◆ What the task asks ◆
Looking at the data below, count the lines that contain the string "from". Write only the total.

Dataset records
>>>

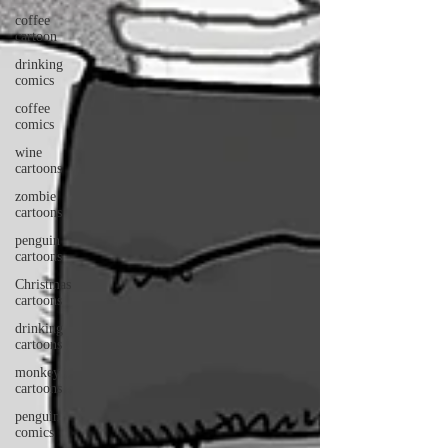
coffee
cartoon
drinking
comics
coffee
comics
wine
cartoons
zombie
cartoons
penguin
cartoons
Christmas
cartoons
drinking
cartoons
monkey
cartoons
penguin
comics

<<<
>>>

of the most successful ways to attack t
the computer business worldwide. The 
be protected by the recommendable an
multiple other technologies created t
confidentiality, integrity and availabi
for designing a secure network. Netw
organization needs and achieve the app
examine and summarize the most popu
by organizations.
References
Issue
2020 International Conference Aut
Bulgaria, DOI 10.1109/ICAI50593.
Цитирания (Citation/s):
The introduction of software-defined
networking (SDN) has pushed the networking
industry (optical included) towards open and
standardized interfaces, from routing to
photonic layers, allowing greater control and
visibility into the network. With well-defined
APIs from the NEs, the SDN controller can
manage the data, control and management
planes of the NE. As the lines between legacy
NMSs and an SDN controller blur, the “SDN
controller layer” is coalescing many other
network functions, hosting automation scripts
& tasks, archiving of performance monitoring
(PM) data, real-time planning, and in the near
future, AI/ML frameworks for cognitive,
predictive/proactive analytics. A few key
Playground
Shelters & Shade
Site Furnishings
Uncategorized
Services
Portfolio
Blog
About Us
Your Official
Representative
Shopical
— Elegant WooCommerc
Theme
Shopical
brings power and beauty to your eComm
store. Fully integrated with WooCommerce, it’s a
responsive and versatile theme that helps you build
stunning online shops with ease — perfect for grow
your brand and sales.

<<<

◆ Task response ◆
2